Preheat oven to 450°F / 232ºC.
Fold parchment paper in half to create a crease. Unfold the paper and coat it lightly with cooking spray, leaving a two-inch border.

Place ½ cup arugula on one side of the parchment so it touches the fold but not the ungreased border.

Place chicken breast over arugula; sprinkle with ½ teaspoon sage and ½ teaspoon rosemary. Top with 1/4 cup chopped plum tomato.

Add a pinch of salt and black pepper then drizzle with ½ teaspoon olive oil. Top with 1 teaspoon of olives if desired.

Fold parchment paper over the chicken and arugula and seal edges with narrow fold.

Repeat with the remaining parchment paper, chicken and other ingredients.

Place packets on baking sheets. Bake for 20 minutes or until puffy and lightly browned.

To serve, open packets and transfer arugula and chicken breast to plates. Pour juices over top.
 
Even though tonight is Whatever Wednesday and I offerred burgers here is what my kids very enthusiastically requested:

Brown Rice and Lentil Salad (O saw multi colored lentils at Whole Foods and is dying to make this dish again with the "pretty" lentils)

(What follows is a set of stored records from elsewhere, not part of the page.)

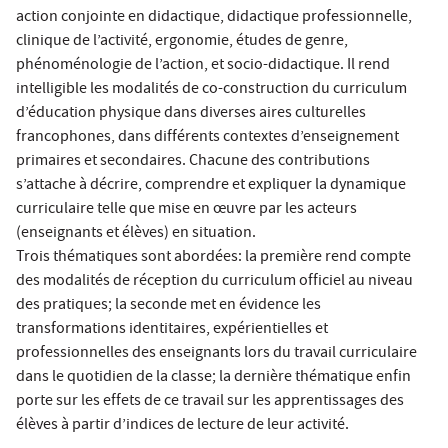
action conjointe en didactique, didactique professionnelle,
clinique de l’activité, ergonomie, études de genre,
phénoménologie de l’action, et socio-didactique. Il rend
intelligible les modalités de co-construction du curriculum
d’éducation physique dans diverses aires culturelles
francophones, dans différents contextes d’enseignement
primaires et secondaires. Chacune des contributions
s’attache à décrire, comprendre et expliquer la dynamique
curriculaire telle que mise en œuvre par les acteurs
(enseignants et élèves) en situation.
Trois thématiques sont abordées: la première rend compte
des modalités de réception du curriculum officiel au niveau
des pratiques; la seconde met en évidence les
transformations identitaires, expérientielles et
professionnelles des enseignants lors du travail curriculaire
dans le quotidien de la classe; la dernière thématique enfin
porte sur les effets de ce travail sur les apprentissages des
élèves à partir d’indices de lecture de leur activité.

1/2 cup/120ml uncooked brown rice
1/2 cup/120 ml dry lentils
2 cups / 480 ml low sodium chicken or vegetable stock (or water seasoned with 1tsp / 5ml bouillon)
1 tbsp / 15ml extra virgin olive oil
2 cloves garlic pressed (yeah right we use way more)
Juice of 1 fresh lime
2 Tbsp / 30 ml red wine vinegar (can use lemon juice or plain vinegar if that is what you have)
2 tsp / 10ml dijon mustard
1/2 tsp / 2.5 ml sea salt
Freshly ground pepper
3 green onions (I used regular sweet onions as that is what I had)
1 - 2 tomatoes, chopped (I think I used an extra one)
1 tbsp / 15 ml fresh parsley

1. Combine rice and lentils along with stock in medium saucepan and cook until all the water is absorbed, about 40 minutes
2. Remove cooked rice and lentils from heat. Place into salad bowl and fluff with fork...let cool
3. Prepare dressing by combining olive oil, garlic, lime juice, red wine vinegar, mustard, salt and pepper in jar and shake (the jar not you)
4. add chopped green onions, tomatoes and parsley to cooled rice and lentils
5. add dressing. toss to combine. serve chilled.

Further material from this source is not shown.